Simon Called Peter eBook

This eBook from the Gutenberg Project consists of approximately 447 pages of information about Simon Called Peter.

Simon Called Peter eBook

This eBook from the Gutenberg Project consists of approximately 447 pages of information about Simon Called Peter.

The older man smiled an answer, and the door closed.  Then he sighed a little, and stretched out his hand again for the Bible.

CHAPTER VI

The great central ward at No. 1 Base Hospital looked as gay as possible.  In the centre a Guard’s band sat among palms and ferns, and an extemporised stage, draped with flags, was behind, with wings constructed of Japanese-figured material.  Pretty well all round were the beds, although many of them had been moved up into a central position, and there was a space for chairs and forms.  The green-room had to be outside the ward, and the performers, therefore, came and went in the public gaze.  But it was not a critical public, and the men, with a plenitude of cigarettes, did not object to pauses.  On the whole, they were extraordinarily quiet and passive.  Modern science has made the battlefield a hell, but it has also made the base hospital something approaching a Paradise.

There were women in plenty.  The staff had been augmented by visitors from most of the other hospitals in the town, and there was a fair sprinkling of W.A.A.C.’s, Y.M.C.A. workers, and so on, in addition.  Jack Donovan and Peter were a little late, and arrived at the time an exceedingly popular subaltern was holding the stage amid roars of laughter.  They stood outside one of the many glass doors and peered in.

Once inside, one had to make one’s way among beds and chairs, and the nature of things brought one into rather more than the usual share of late-comers’ scrutiny, but nothing could abash Donovan.  He spotted at once a handsome woman in nurse’s indoor staff uniform, and made for her.  She, with two others, was sitting on an empty bed, and she promptly made room for Donovan.  Graham was introduced, and a quiet girl moved up a bit for him to sit down; but there was not much room, and the girl would not talk, so that he sat uncomfortably and looked about him, listening with one ear to the fire of chaff on his right.  Donovan was irrepressible.  His laugh and voice, and the fact that he was talking to a hospital personage, attracted a certain amount of attention.  Peter tried to smile, but he felt out of it and observed.  He stared up towards the band, which was just striking up again.

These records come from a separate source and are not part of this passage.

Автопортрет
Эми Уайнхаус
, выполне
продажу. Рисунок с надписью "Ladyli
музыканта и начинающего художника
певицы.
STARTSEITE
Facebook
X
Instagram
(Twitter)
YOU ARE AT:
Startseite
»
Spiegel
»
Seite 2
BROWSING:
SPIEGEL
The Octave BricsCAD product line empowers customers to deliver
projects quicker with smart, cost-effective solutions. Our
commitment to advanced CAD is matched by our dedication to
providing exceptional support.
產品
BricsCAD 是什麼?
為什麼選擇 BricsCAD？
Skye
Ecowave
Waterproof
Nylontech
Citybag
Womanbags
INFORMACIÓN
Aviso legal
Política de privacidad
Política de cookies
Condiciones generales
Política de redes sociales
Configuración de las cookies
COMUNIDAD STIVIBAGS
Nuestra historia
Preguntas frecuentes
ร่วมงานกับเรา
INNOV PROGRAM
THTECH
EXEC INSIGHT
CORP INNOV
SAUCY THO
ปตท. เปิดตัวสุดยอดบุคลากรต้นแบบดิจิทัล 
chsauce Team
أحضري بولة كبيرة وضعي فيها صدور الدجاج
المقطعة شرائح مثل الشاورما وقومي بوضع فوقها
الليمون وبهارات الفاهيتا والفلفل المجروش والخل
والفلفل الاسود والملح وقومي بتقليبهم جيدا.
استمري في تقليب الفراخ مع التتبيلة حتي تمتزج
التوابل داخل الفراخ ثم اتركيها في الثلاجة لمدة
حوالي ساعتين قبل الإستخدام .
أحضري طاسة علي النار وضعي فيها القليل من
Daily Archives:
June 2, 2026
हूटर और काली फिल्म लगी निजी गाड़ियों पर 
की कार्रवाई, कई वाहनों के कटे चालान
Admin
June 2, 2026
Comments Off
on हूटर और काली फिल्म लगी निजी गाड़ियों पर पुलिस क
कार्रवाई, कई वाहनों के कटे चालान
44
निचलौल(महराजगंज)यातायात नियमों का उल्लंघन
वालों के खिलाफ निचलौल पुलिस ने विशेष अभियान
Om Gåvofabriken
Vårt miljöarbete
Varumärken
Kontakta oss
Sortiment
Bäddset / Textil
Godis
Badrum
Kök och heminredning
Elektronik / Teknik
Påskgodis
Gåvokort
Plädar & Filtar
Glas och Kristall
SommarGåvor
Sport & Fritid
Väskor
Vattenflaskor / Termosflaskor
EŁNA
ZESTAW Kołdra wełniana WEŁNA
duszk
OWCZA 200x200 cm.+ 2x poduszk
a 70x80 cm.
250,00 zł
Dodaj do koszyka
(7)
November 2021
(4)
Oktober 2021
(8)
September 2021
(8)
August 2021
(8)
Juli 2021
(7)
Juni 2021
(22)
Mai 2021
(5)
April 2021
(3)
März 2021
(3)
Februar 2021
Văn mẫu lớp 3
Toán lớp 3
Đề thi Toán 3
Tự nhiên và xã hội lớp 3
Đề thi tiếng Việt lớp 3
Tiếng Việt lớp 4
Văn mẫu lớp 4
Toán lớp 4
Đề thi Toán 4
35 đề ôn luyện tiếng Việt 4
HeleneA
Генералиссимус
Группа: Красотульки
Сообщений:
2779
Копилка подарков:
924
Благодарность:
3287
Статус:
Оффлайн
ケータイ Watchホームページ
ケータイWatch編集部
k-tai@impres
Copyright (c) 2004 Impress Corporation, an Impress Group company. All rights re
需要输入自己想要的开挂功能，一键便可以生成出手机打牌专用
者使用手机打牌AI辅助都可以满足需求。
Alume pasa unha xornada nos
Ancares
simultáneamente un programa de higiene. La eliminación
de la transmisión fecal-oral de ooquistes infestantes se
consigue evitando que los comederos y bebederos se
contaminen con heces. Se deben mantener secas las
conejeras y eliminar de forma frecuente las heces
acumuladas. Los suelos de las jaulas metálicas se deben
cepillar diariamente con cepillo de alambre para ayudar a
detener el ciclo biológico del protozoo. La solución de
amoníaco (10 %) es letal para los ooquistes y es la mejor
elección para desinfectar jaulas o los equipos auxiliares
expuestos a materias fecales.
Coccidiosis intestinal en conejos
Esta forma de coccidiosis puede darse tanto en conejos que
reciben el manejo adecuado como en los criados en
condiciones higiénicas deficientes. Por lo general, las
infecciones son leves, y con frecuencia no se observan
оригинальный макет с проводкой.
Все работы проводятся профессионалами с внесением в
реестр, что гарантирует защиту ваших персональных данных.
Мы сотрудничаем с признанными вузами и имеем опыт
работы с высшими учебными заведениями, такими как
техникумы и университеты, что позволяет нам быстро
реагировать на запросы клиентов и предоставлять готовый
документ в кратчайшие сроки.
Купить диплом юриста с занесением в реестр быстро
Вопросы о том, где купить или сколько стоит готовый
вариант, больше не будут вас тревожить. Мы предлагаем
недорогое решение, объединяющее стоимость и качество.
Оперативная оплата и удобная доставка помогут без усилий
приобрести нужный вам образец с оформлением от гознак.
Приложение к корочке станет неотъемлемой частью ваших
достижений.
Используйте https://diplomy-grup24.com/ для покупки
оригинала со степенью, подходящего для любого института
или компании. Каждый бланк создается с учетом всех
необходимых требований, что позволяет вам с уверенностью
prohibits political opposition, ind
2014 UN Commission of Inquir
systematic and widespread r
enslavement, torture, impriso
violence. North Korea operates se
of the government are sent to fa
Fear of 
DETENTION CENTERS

Suddenly he became conscious, as one will, that someone was particularly looking at him.  He glanced back over the chairs, and met a pair of eyes, roguish, laughing, and unquestionably fixed upon him.  The moment he saw them, their owner nodded and telegraphed an obvious invitation.  Peter glanced at Donovan:  he had not apparently seen.  He looked back; the eyes called him again.  He felt himself getting hot, for, despite the fact that he had a kind of feeling that he had seen those eyes before, he was perfectly certain he did not know the girl.  Perhaps she had made a mistake.  He turned resolutely to his companion.

“Jolly good band, isn’t it?” he said.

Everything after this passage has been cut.